If one defines language as simply a symbol for some thing, than yes, A.I. is
reducing the search space. But that's not exactly what happens in the mind.
The mind is actually not making the search space smaller, it's remembering how
searches are or are not effective. If it needs new knowledge, it remembers it,
if it has the wetware to do so.

But here is the thing: when I read Socrates, I can connect with the knowledge
that Plato transcribed in a way that is different than what A.I. does because
I am human. If an A.I. is to truly be considered to have 'human' intelligence,
it must be quasi-human. So I think it's important to discuss A.I. in terms
that are closer to something that augments human intelligence rather than
something that is independently intelligent.
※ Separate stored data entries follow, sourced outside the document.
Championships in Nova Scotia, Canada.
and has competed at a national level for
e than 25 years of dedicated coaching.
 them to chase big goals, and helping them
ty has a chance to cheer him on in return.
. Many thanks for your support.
It's a little naive to think of
it as a language search, because then you might say that Google's search
algorithm is the most intelligent public A.I. agent on Earth. But Watson is
way smarter than Google's algorithm, and I'd wager there are even smarter
agents at work that we barely understand.
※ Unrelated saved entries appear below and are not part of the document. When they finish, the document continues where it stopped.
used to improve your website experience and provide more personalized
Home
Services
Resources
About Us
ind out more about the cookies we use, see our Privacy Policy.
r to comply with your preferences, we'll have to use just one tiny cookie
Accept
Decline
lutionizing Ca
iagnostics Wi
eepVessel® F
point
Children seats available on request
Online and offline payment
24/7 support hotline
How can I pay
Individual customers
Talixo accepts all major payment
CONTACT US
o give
Likewise, language typically describes words that pertain to non science
related events such as the President's farewell address. But, even though a
linguist could rightly argue that his words are chosen with a certain
scientific specificity, the whole of language is scientifically driven in many
instances. So good A.I., were it to be as you posit, would reduce say, the
amount of molecular activity in a couple of trillion cells to a single act,
like walking, for instance, or riding a bike, or dialing a phone, or hammering
a nail. All of these things are easily understood by the human mind, but are
not so easy for A.I. because of the (importantly) complex activity involved in
virtually everything a human does. In fact, I cannot think of anything a human
does that isn't extremely complex in terms that would be fully comprehensible
by an inorganic agent.

But I think you're fishing a little, and that's cool, because everyone wants
to know what A.I. might or might not be, and we all have to learn as we go.

------
BjoernKW
From a human perspective, I suppose you could say that. Keep in mind though
that that still means an infinite search space given that (human) language is
either context-free or context-sensitive and therefore capable of generating
an infinite number of valid statements.

If you approach intelligence from a more general not-necessarily-human-like
level you'd have to accommodate a much larger set of elements to search
through. Think about those recent examples of AI Go players that apparently
use approaches in their game tactics which often don't seem to make sense to
human players.

AGI thinking might indeed appear very alien to us.